Luís Miguel Lóia Reis, nasceu em Lagos, a 8 de Novembro de 1975 e vive em Lisboa desde 1992. Casado, tem uma filha, Beatriz Rodrigues Santos Lóia Reis, com 17 anos, que está a frequentar o 12.º Ano de escolaridade no Colégio Manuel Bernardes, em Lisboa. Percurso Académico:1992-1997: Licenciatura em Filosofia; 19971998: Profissionalização no Ensino de Filosofia; 2000-2001: Pós-graduação em Educação para a Cidadania; 2002-2006: Mestrado em Ciência Política e Relações Internacionais;2019: Doutoramento em Filosofia. Profissional: 2001-2009: Assessor Científico do Centro de Estudos de Filosofia da Universidade Católica Portuguesa. Desde 2006: Professor no Colégio Manuel Bernardes. Desde 2009: Professor na Universidade Católica Portuguesa Desportivo: Integrei ainda o GDAL. Equipei de verde em cima de umas mesas de sala de aula na rua Lançarote de Freitas, indo a correr até ao campo do Hotel Golfinho onde fiz o meu primeiro treino como “Ponta de Lança”. Jogador e sócio fundador do Centro de Educação Desportiva de Lagos, desde os Bâmbis até aos Iniciados, passei para o Esperança de Lagos em Juvenil. Em 1992, já em Lisboa, treinei com a equipa de juniores do Sporting Club de Portugal, equipa onde pontificavam nomes como Nuno Luís (Sporting e Académica; pai do atual jogador da equipa principal, Miguel Luís), o guarda-redes Paulo Morais (Sporting e Braga), o médio Diogo Matos (Sporting, Estoril, Alverca). No final desse ano optei definitivamente pela carreira académica e abandonei o desporto.
Luís Lóía, o puto que aos quatro anos partia da Avenida dos Descobrimentos onde morava rumo aos Campinhos (Polivalentes Municipais Porta da Vila) para acompanhar os treinos dos dois irmãos que jogavam futebol. Enquanto decorria a preparação das equipas, Luís não parava quieto um segundo. Brincava com a bola ou quando não tinha oportunidade de estar em campo, gastava as energias trepando as redes das vedações dos dois recintos. Situação que acontecia frequentemente, perante os olhares preocupados do funcionário municipal, dos irmãos e dos treinadores, que tinham de estar sempre atentos, pois ele empoleirava-se nas redes e subia até ao topo. Ora bem, nesta fase, ainda antes de entrar para a escola primária o miúdo ganhou a alcunha do “homem-aranha”. Com influência familiar, depressa começou a jogar futebol, integrando os vários escalões de formação no Centro de Lagos e Esperança de Lagos. No seu curto mas frutuoso percurso futebolístico deixou a sua marca de qualidade.
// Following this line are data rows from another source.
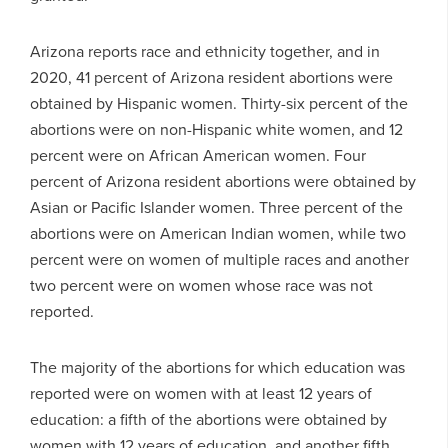
Arizona reports race and ethnicity together, and in
2020, 41 percent of Arizona resident abortions were
obtained by Hispanic women. Thirty-six percent of the
abortions were on non-Hispanic white women, and 12
percent were on African American women. Four
percent of Arizona resident abortions were obtained by
Asian or Pacific Islander women. Three percent of the
abortions were on American Indian women, while two
percent were on women of multiple races and another
two percent were on women whose race was not
reported.
The majority of the abortions for which education was
reported were on women with at least 12 years of
education: a fifth of the abortions were obtained by
women with 12 years of education, and another fifth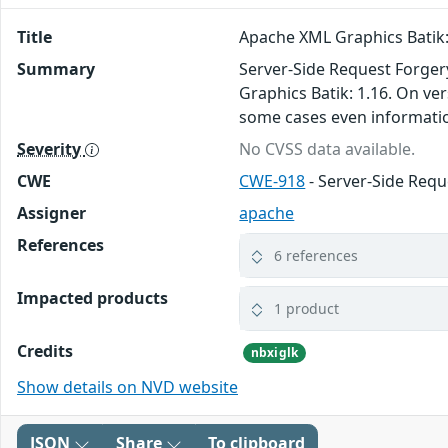
Title
Apache XML Graphics Batik: 
Summary
Server-Side Request Forger
Graphics Batik: 1.16. On ve
some cases even informatio
Severity
No CVSS data available.
CWE
CWE-918
- Server-Side Requ
Assigner
apache
References
6 references
Impacted products
1 product
Credits
nbxiglk
Show details on NVD website
JSON
Share
To clipboard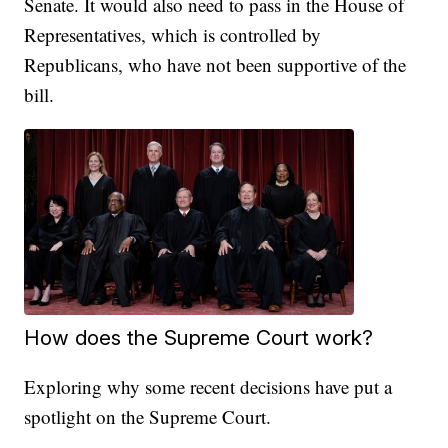
Senate. It would also need to pass in the House of
Representatives, which is controlled by
Republicans, who have not been supportive of the
bill.
How does the Supreme Court work?
Exploring why some recent decisions have put a
spotlight on the Supreme Court.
Em Infantis, participou no lote das oito equipas finalistas na Taça Nacional de futebol 11, numa série constituída pelo Sporting, Vitória de Setúbal, União de Almeirim e Centro de Lagos. A sua aptidão alargou horizontes, tendo representado a selecção do Algarve em Infantis e Iniciados. Era um “craque”, na posição de médio, um estratega dotado de técnica apurada, criatividade e prometia alcançar outros voos. Porém, o Luís Lóia optou pela formação académica e depois de ter frequentado a escola Gil Eanes, foi completar o 12º ano na Universidade Católica, que passou a ser a sua nova casa. Na verdade, foi nesta grande referência do ensino que se licenciou em Filosofia. Posteriormente enveredou pela carreira profissional de professor, e já recentemente doutorou-se. A Tese de Doutoramento em Filosofia, levou por título «Philosophia e Philomythia em Eudoro de Sousa”. Foi aprovada com distinção e louvor por unanimidade do júri. Este ilustre lacobrigense, para além de leccionar, participa em inúmeros e prestigiados colóquios, seminários e outros eventos ao lado de grandes vultos portugueses e internacionais ligados à educação e à cultura. Contudo, amante de desafios, eis que se tornou escritor.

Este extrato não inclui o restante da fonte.